## Dataset entries
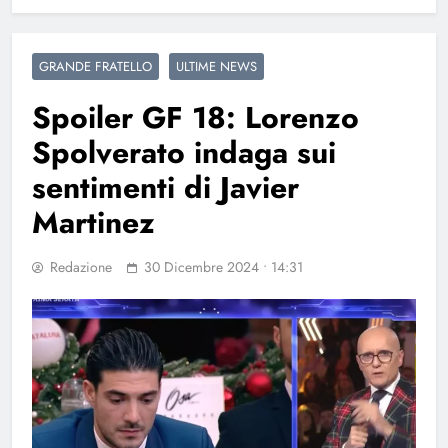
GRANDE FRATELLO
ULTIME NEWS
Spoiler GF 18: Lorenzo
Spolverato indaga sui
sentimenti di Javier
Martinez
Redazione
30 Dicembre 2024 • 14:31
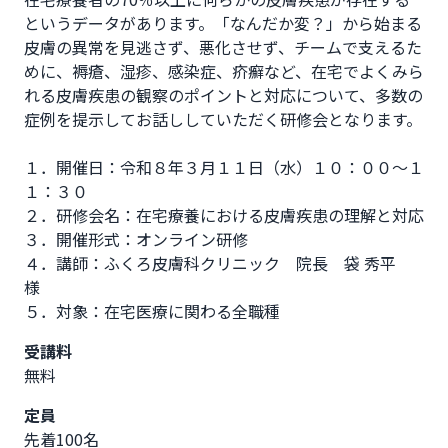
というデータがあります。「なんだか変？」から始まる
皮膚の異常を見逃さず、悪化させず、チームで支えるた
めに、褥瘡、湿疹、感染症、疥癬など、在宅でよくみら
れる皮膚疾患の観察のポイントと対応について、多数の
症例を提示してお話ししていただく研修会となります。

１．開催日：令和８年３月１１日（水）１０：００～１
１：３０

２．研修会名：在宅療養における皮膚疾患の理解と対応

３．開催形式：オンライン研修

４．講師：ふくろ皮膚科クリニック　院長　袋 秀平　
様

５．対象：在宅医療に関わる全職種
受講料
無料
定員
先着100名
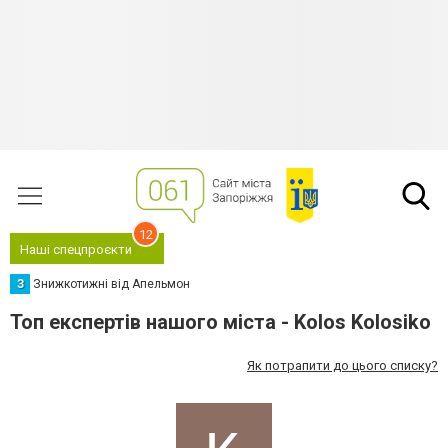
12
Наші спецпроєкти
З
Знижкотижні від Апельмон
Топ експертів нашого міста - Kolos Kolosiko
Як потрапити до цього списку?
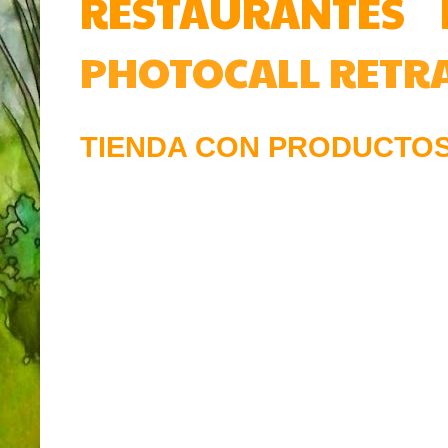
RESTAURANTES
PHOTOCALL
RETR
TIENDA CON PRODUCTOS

## What the task requires
Above are the records; repeat them exactly, omitting every picture.

## Answer for the task
GRANDE FRATELLO
ULTIME NEWS
Spoiler GF 18: Lorenzo
Spolverato indaga sui
sentimenti di Javier
Martinez
Redazione
30 Dicembre 2024 • 14:31
というデータがあります。「なんだか変？」から始まる
皮膚の異常を見逃さず、悪化させず、チームで支えるた
めに、褥瘡、湿疹、感染症、疥癬など、在宅でよくみら
れる皮膚疾患の観察のポイントと対応について、多数の
症例を提示してお話ししていただく研修会となります。

１．開催日：令和８年３月１１日（水）１０：００～１
１：３０

２．研修会名：在宅療養における皮膚疾患の理解と対応

３．開催形式：オンライン研修

４．講師：ふくろ皮膚科クリニック　院長　袋 秀平　
様

５．対象：在宅医療に関わる全職種
受講料
無料
定員
先着100名
12
Наші спецпроєкти
З
Знижкотижні від Апельмон
Топ експертів нашого міста - Kolos Kolosiko
Як потрапити до цього списку?
RESTAURANTES
PHOTOCALL
RETR
TIENDA CON PRODUCTOS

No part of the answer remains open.